Совершенно невозможно понять, чем, собственно говоря, руководствовался почтенный бюргер, затевая эту историю. Как бы то ни было, Август Гисслер действовал с чисто немецкой педантичностью. Он прибыл на Кокос вместе с женой. Построил дом, развёл огород, наладил ловлю и заготовку впрок рыбы. Потом приступил к поиску клада по заранее намеченному плану: копал в ста различных местах, пока его заступ не упирался в скалу. Человек он был неторопливый и упорный, о чём свидетельствует хотя бы то, что Гисслер добровольно занимался этим каторжным трудом… целых двадцать лет!
На двадцать первом году поисков ему наконец повезло: под штыком лопаты блеснул золотой испанский дублон чеканки 1788 года. Однако именно эта находка убедила трудолюбивого немца, что все его усилия пропали зря: никаких кладов на острове нет, а золотая монета скорее всего представляет собой случайную находку и могла выпасть из чьего угодно кармана (ясно только, что не кармана инкского жреца). Супруга кладоискателя не перенесла этот удар. Сам Август Гисслер в конце 1914 года покинул Кокос на американском пароходе, доставившем очередную партию охотников за сокровищами. Перед отплытием немец продал им налаженное за долгие годы хозяйство и искренне старался убедить американцев не тратить зря силы и время: ведь кроме него за двадцать лет на острове побывало немало кладоискателей, в том числе большая англо-французская экспедиция, и все тоже уезжали ни с чем. Увы, вновь прибывшие не вняли доброму совету старожила и остались на Кокосе. Правда, их энтузиазма хватило всего на полгода…

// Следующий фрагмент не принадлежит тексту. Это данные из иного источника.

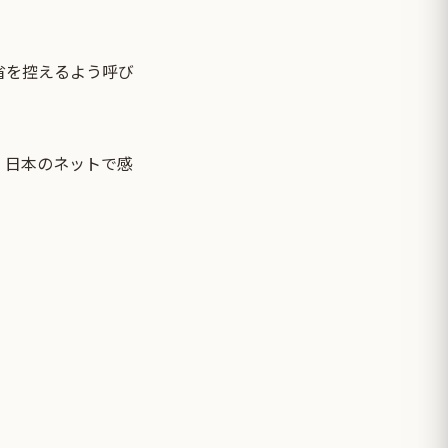
省を控えるよう呼び
、日本のネットで感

В 1926 году на острове появился знаменитый автомобильный гонщик Малькольм Кэмпбелл с пресловутой «картой Томпсона» в руках. Надеясь добраться до «сокровищ Лимы», он вложил в экспедицию сорок тысяч фунтов стерлингов. Однако уже через месяц самонадеянный искатель сокровищ покинул Кокос — естественно, с пустыми руками. Тем не менее паломничество на остров не прекращалось. Некоторые кладоискатели побывали там по нескольку раз. Так, некто Форбс, фермер-цитрусовод из штата Калифорния, предпринял пять попыток отыскать «сокровища Лимы». Изучив по документам свою родословную, он установил, что Томпсон приходится ему прадедом, поэтому достоверность хранившейся в семье Форбсов карты острова с пометкой, где зарыт клад, не вызывала у фермера сомнений. И лишь пятая и последняя экспедиция на Кокос в 1950 году убедила цитрусовода в том, что он сделал непростительную глупость, продав свою ферму в расчёте на наследство предка.
Трижды — и всякий раз безрезультатно — пытал счастье англичанин Альберт Эдвардс. По возвращении из последней экспедиции в 1953 году он заявил газетчикам: «Я рад хотя бы тому, что остался жив. Ведь далеко не всем так повезло. Одних настигла смерть в бурунах при попытке высадиться на берег, другие пали от рук убийц, третьи умерли от укусов ядовитых змей или стали жертвами тропической лихорадки».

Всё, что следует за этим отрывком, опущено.